__Work request__
Give a single number in reply. It is the count of lines below that contain the string "emocional".

__Records for the exercise__
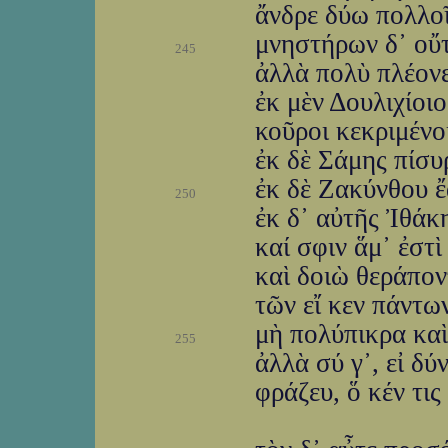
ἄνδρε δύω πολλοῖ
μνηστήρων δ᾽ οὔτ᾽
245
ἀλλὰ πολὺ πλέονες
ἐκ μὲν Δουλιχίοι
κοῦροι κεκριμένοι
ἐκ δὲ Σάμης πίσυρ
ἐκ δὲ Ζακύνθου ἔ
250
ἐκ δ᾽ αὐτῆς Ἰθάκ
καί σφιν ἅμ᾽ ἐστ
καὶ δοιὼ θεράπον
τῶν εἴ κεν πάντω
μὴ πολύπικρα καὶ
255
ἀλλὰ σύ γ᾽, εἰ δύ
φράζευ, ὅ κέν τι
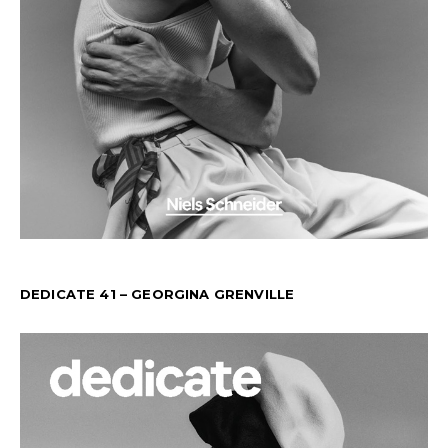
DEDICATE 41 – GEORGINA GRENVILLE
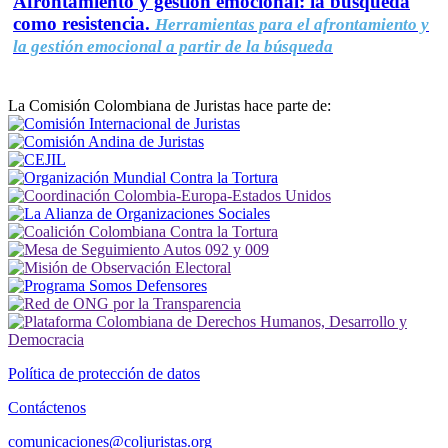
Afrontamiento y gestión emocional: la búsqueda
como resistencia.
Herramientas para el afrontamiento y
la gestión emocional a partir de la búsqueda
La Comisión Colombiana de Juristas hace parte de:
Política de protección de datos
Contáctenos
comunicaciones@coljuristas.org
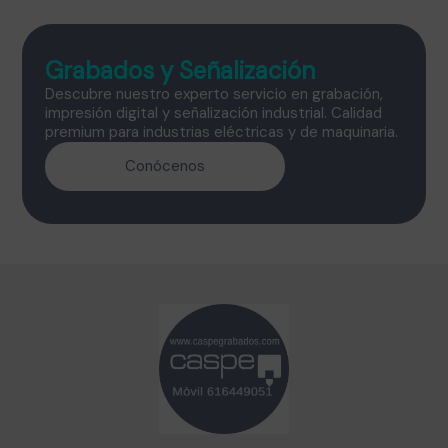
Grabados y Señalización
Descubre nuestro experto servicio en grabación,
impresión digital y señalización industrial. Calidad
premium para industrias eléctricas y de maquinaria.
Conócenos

__Solution for this problem__
2